I'm running it using the ipy.exe command line:
IronPython 2.6.1 (2.6.10920.0) on .NET 2.0.50727.4952
Type "help", "copyright", "credits" or "license" for more information.
>>> import tester
>>> warning: DeprecationWarning: Deprecated.DoSomething has been obsoleted.
...
<crash>

And a full stack trace of the error:
System.MissingMemberException: 'module' object has no attribute '_getframe'
   at Microsoft.Scripting.Interpreter.ThrowInstruction.Run(InterpretedFrame frame)
   at Microsoft.Scripting.Interpreter.Interpreter.Run(InterpretedFrame frame)
   at Microsoft.Scripting.Interpreter.LightLambda.Run4[T0,T1,T2,T3,TRet](T0 arg0, T1 arg1, T2 arg2, T3 arg3)
   at IronPython.Compiler.PythonCallTargets.OriginalCallTarget3(PythonFunction function, Object arg0, Object arg1, Object arg2)
   at CallSite.Target(Closure , CallSite , CodeContext , Object , Object[] )
   at System.Dynamic.UpdateDelegates.UpdateAndExecute3[T0,T1,T2,TRet](CallSite site, T0 arg0, T1 arg1, T2 arg2)
   at IronPython.Runtime.PythonContext.CallSplat(Object func, Object[] args)
   at IronPython.Runtime.Operations.PythonOps.Warn(CodeContext context, PythonType category, String message, Object[] args)
   at IronPython.Runtime.Binding.WarningInfo.<>c__DisplayClass3.<AddWarning>b__1(Object[] callArgs, Boolean& shouldOptimize)
   at IronPython.Runtime.Types.BuiltinFunction.BuiltinMethodCaller`1.Call0(CallSite site, CodeContext context, TFuncType func)
   at System.Dynamic.UpdateDelegates.UpdateAndExecute2[T0,T1,TRet](CallSite site, T0 arg0, T1 arg1)
   at CallSite.Target(Closure , CallSite , CodeContext , Object )
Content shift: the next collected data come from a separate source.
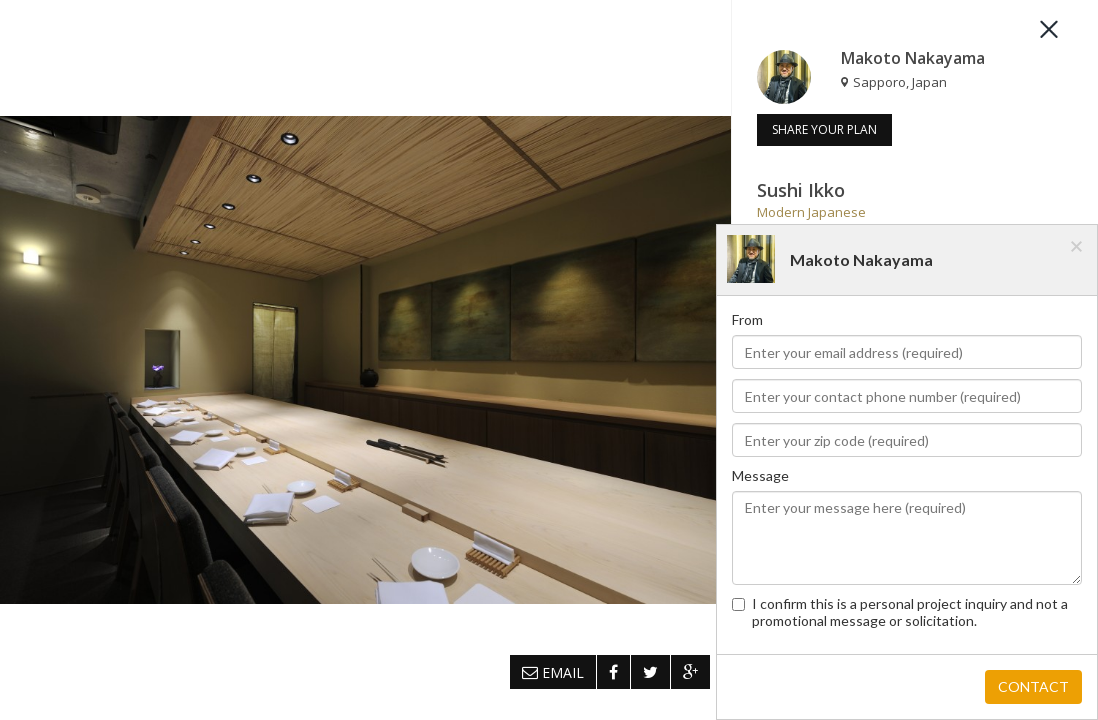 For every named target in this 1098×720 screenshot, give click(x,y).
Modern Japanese (811, 212)
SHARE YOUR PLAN (824, 129)
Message (760, 475)
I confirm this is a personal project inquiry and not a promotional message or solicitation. (900, 612)
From (747, 319) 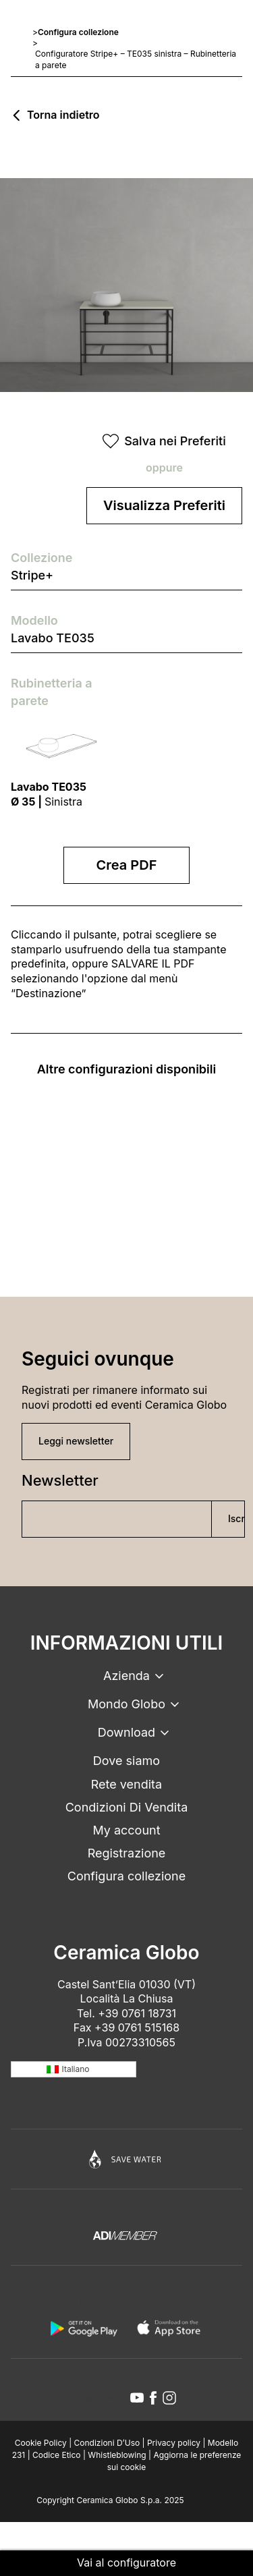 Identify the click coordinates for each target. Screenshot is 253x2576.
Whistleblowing (117, 2455)
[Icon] (126, 2159)
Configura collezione (78, 32)
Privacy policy (173, 2443)
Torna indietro (63, 115)
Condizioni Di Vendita (126, 1807)
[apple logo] (170, 2328)
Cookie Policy (41, 2443)
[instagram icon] (169, 2398)
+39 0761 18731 (137, 2013)
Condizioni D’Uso (107, 2443)
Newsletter (60, 1480)
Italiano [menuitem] (76, 2069)
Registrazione (127, 1853)
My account (126, 1830)
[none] (73, 2069)
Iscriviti (236, 1518)
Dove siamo (126, 1761)
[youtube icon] (137, 2398)
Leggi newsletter (75, 1441)
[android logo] (83, 2328)
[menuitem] (73, 2069)
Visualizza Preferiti (164, 505)
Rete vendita (126, 1784)
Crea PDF (126, 865)
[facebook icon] (153, 2398)
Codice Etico (56, 2455) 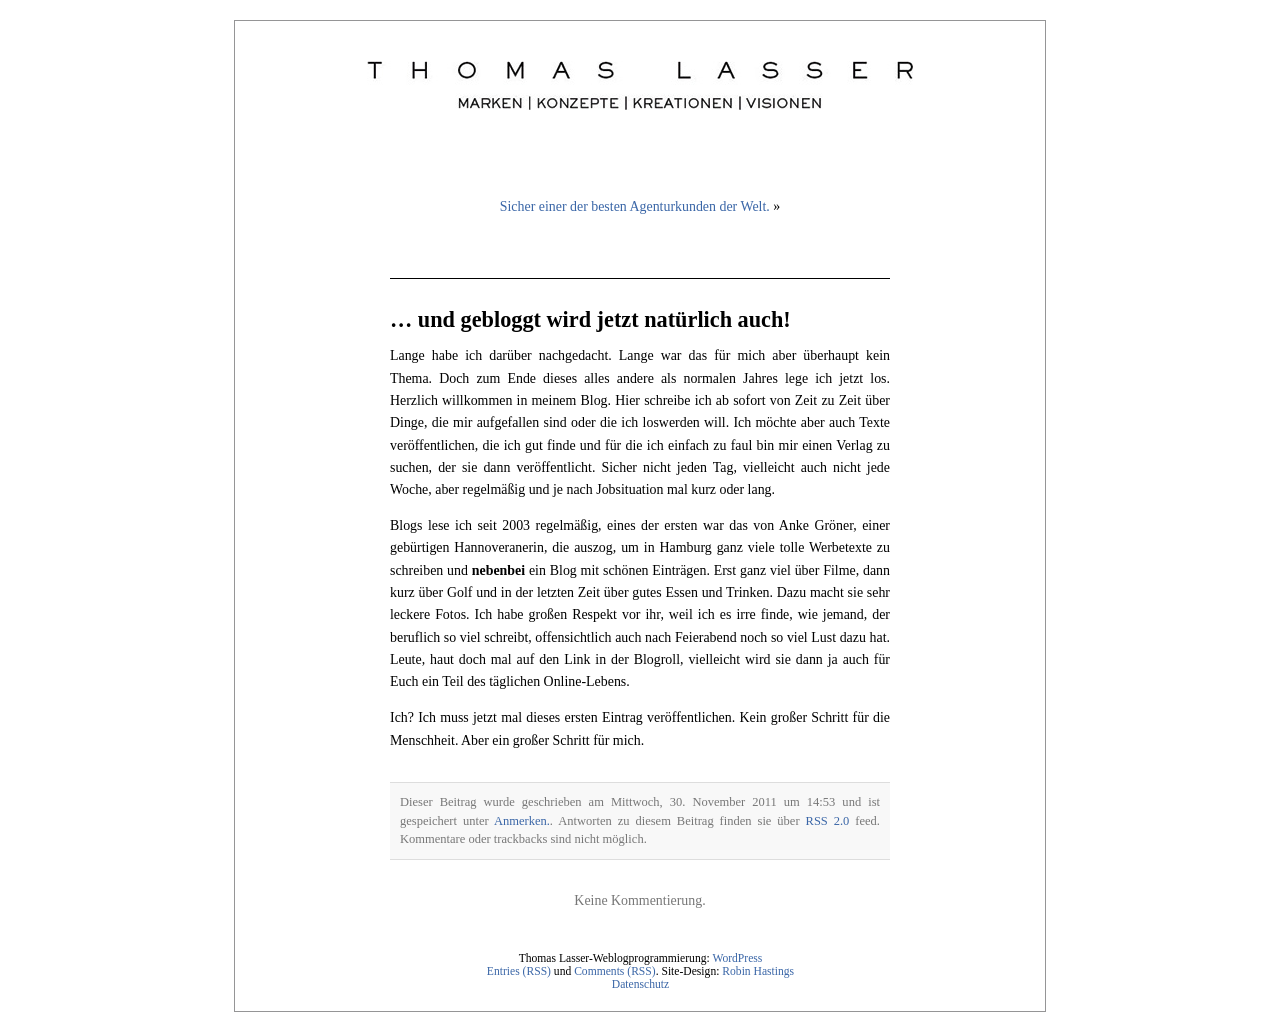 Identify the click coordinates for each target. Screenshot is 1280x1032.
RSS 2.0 (828, 821)
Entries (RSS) (519, 971)
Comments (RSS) (615, 971)
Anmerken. (522, 821)
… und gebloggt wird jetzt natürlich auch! (590, 319)
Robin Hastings (758, 971)
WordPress (737, 958)
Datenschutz (640, 984)
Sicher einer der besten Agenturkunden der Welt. (635, 206) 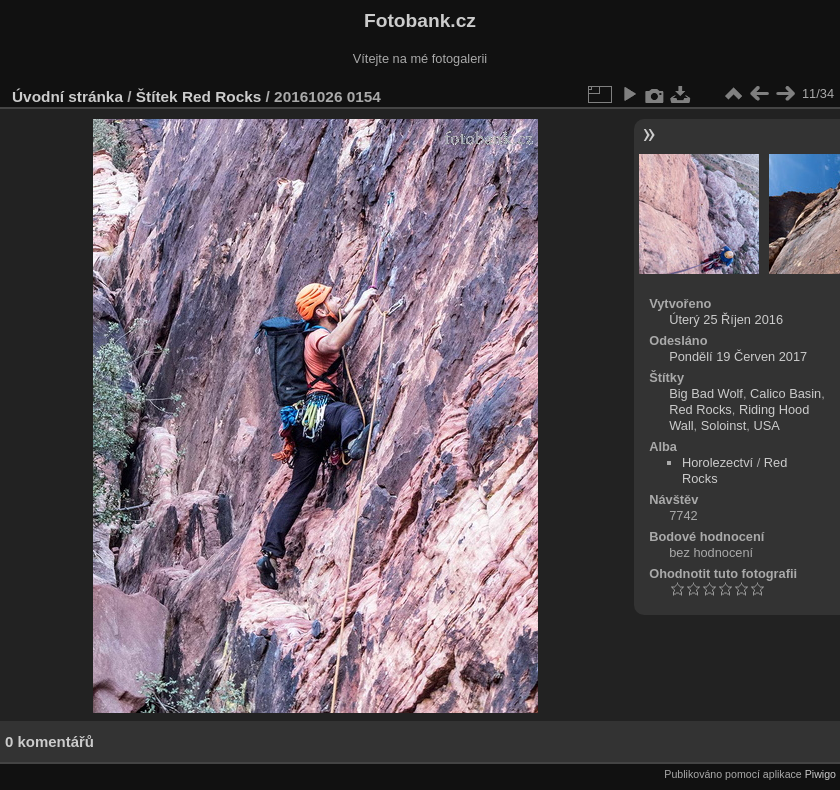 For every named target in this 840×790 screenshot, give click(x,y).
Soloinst (724, 425)
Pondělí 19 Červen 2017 (738, 356)
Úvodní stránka (67, 96)
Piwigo (820, 774)
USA (766, 425)
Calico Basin (785, 393)
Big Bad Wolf (706, 393)
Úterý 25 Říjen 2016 (726, 319)
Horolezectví (717, 462)
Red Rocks (221, 96)
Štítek (157, 96) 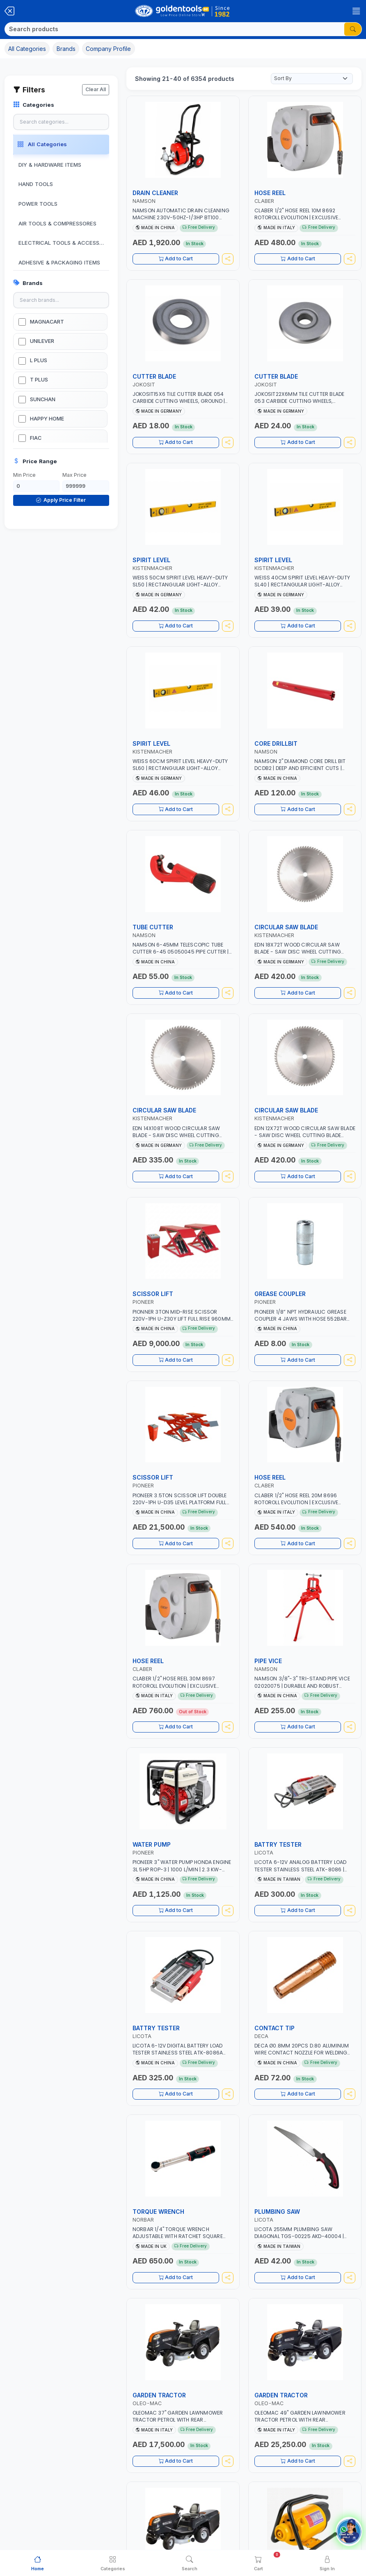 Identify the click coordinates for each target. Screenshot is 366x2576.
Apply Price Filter (61, 500)
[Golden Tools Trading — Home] (183, 11)
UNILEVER (42, 341)
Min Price (24, 475)
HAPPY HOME (47, 419)
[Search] (174, 29)
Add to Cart (176, 258)
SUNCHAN (42, 399)
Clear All (95, 89)
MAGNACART (47, 322)
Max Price (74, 475)
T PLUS (39, 380)
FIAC (35, 438)
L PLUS (38, 360) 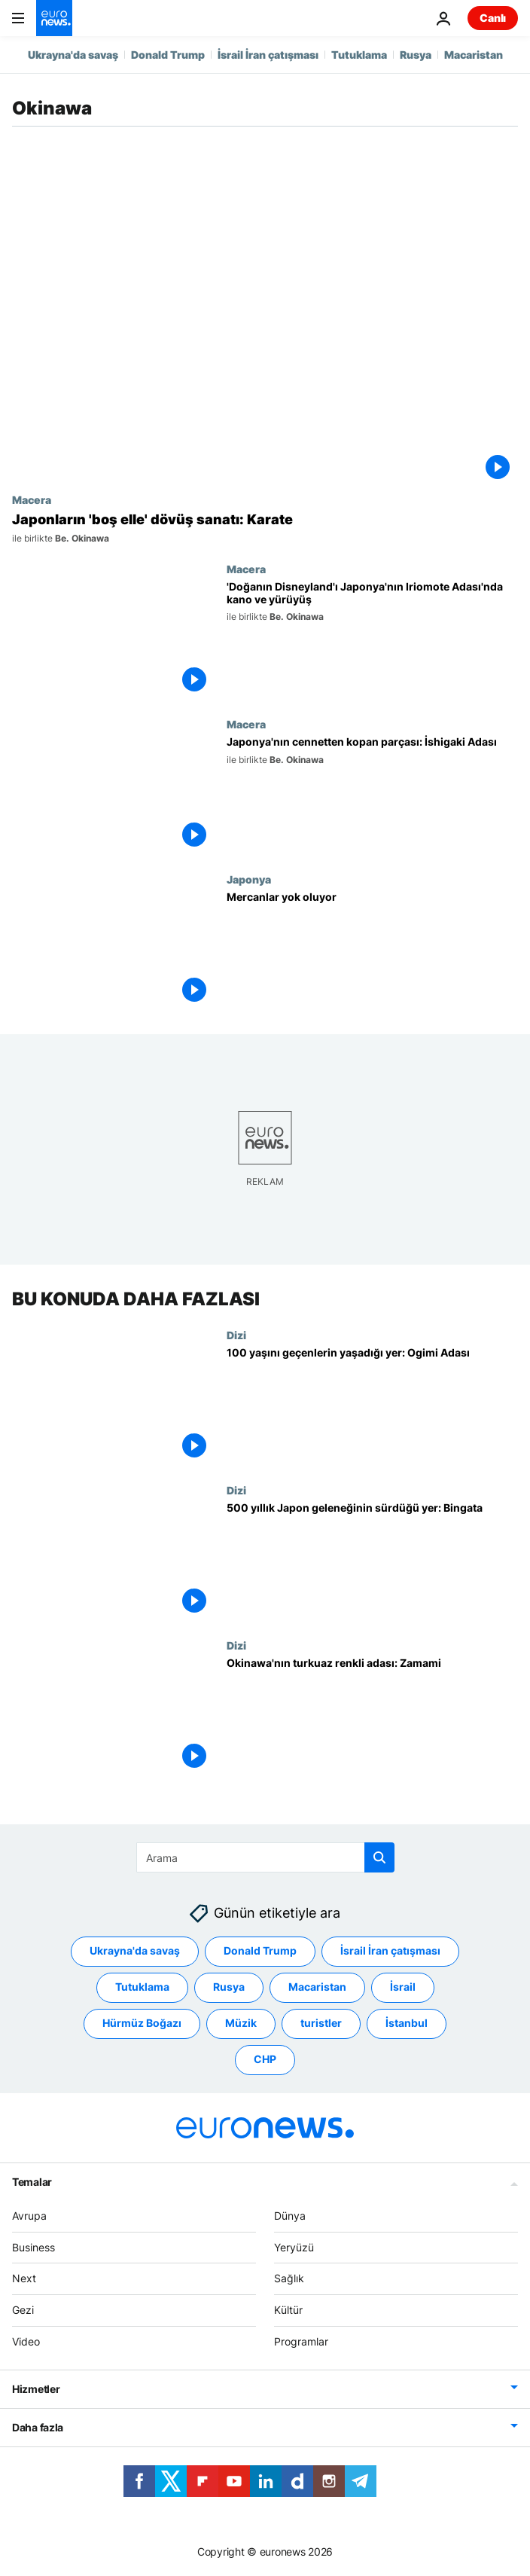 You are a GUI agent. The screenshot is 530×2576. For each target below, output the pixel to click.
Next (24, 2278)
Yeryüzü (294, 2246)
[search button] (379, 1857)
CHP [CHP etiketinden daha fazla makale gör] (265, 2059)
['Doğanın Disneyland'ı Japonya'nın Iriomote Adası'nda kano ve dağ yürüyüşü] (372, 640)
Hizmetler (35, 2388)
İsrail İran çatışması (268, 54)
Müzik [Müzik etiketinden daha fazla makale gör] (241, 2022)
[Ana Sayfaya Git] (54, 18)
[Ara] (265, 1857)
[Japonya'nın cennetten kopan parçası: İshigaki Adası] (372, 795)
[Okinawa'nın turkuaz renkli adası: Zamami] (372, 1716)
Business (33, 2246)
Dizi (236, 1335)
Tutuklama (359, 54)
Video (26, 2341)
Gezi (23, 2309)
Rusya (415, 54)
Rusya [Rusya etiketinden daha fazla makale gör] (229, 1986)
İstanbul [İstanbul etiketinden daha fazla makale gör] (406, 2022)
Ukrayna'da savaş (73, 54)
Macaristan (473, 54)
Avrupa (29, 2214)
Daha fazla (37, 2426)
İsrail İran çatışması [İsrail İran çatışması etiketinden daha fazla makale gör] (390, 1950)
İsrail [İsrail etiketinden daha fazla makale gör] (403, 1986)
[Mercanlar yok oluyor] (372, 950)
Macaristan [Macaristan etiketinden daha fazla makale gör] (317, 1986)
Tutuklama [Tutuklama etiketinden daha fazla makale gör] (142, 1986)
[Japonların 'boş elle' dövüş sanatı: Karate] (265, 528)
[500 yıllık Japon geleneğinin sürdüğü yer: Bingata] (372, 1561)
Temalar (32, 2181)
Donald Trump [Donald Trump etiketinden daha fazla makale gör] (260, 1950)
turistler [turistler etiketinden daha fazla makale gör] (321, 2022)
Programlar (301, 2341)
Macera (31, 499)
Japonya (249, 879)
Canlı (493, 17)
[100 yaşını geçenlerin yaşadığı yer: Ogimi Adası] (372, 1406)
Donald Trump (168, 54)
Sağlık (289, 2278)
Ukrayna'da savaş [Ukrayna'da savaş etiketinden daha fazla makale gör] (135, 1950)
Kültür (288, 2309)
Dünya (290, 2214)
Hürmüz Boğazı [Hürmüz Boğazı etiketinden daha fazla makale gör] (141, 2022) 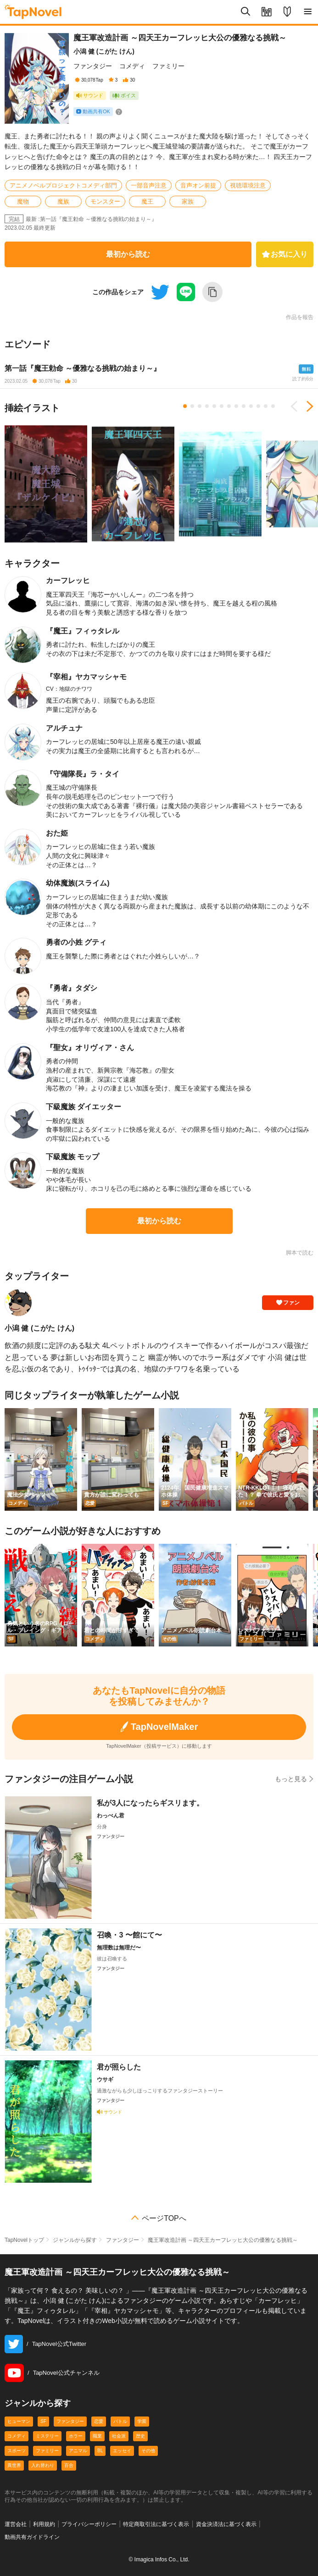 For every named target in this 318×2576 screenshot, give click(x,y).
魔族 (63, 201)
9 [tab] (243, 406)
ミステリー (47, 2435)
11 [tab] (258, 406)
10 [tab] (251, 406)
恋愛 (98, 2421)
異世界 (14, 2465)
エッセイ (122, 2450)
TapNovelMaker (159, 1727)
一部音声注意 (149, 185)
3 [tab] (199, 406)
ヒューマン (18, 2421)
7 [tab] (229, 406)
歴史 (140, 2435)
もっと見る (294, 1778)
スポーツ (16, 2450)
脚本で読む (299, 1252)
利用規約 (44, 2524)
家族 (188, 201)
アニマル (78, 2450)
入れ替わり (42, 2465)
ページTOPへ (164, 2218)
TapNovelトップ (24, 2240)
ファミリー (168, 66)
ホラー (76, 2435)
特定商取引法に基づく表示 (156, 2524)
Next (306, 406)
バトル (120, 2421)
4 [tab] (207, 406)
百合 (68, 2465)
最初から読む (128, 254)
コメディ (132, 66)
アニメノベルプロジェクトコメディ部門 (63, 185)
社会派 (119, 2435)
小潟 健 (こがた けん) (103, 51)
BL (100, 2450)
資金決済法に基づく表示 (226, 2524)
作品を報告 (299, 317)
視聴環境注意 (248, 185)
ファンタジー (92, 66)
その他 (148, 2450)
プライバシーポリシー (89, 2524)
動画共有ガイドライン (32, 2537)
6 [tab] (221, 406)
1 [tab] (185, 406)
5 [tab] (214, 406)
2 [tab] (192, 406)
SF (43, 2421)
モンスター (105, 201)
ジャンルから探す (75, 2240)
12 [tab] (266, 406)
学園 (141, 2421)
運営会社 (16, 2524)
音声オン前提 (198, 185)
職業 (97, 2435)
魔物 (23, 201)
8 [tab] (236, 406)
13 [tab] (273, 406)
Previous (297, 406)
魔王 (147, 201) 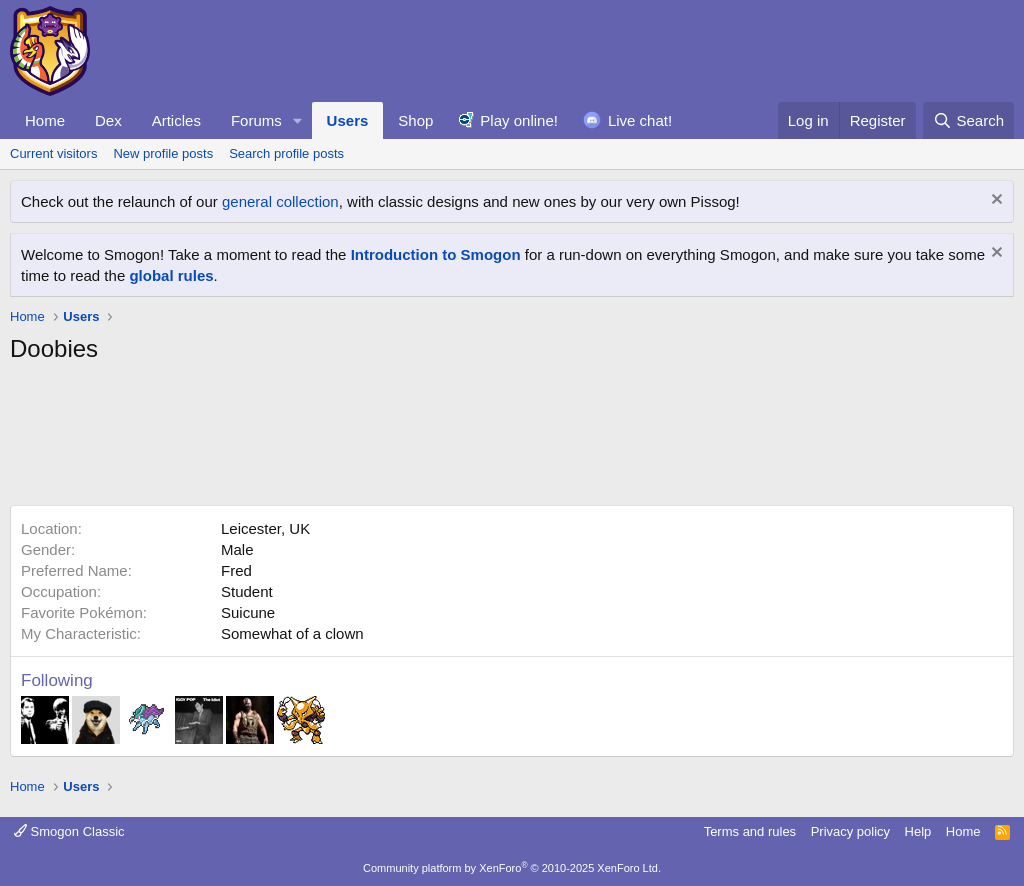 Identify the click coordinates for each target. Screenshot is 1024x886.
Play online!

   at IronPython.Compiler.Ast.CallExpression.Invoke0Instruction.Run(InterpretedFrame frame)
   at Microsoft.Scripting.Interpreter.Interpreter.Run(InterpretedFrame frame)
   at Microsoft.Scripting.Interpreter.LightLambda.Run3[T0,T1,T2,TRet](T0 arg0, T1 arg1, T2 arg2)
   at IronPython.Runtime.PythonFunction.FunctionCaller`2.Call2(CallSite site, CodeContext context, Object func, T0 arg0, T1 arg1)
   at CallSite.Target(Closure , CallSite , Object , Object )
   at System.Dynamic.UpdateDelegates.UpdateAndExecute2[T0,T1,TRet](CallSite site, T0 arg0, T1 arg1)
   at _Scripting_(Object[] , Object )
   at System.Threading._ThreadPoolWaitCallback.WaitCallback_Context(Object state)
   at System.Threading.ExecutionContext.Run(ExecutionContext executionContext, ContextCallback callback, Object state)
   at System.Threading._ThreadPoolWaitCallback.PerformWaitCallbackInternal(_ThreadPoolWaitCallback tpWaitCallBack)
   at System.Threading._ThreadPoolWaitCallback.PerformWaitCallback(Object state)

If anyone's especially keen, I can provide this as a zip file.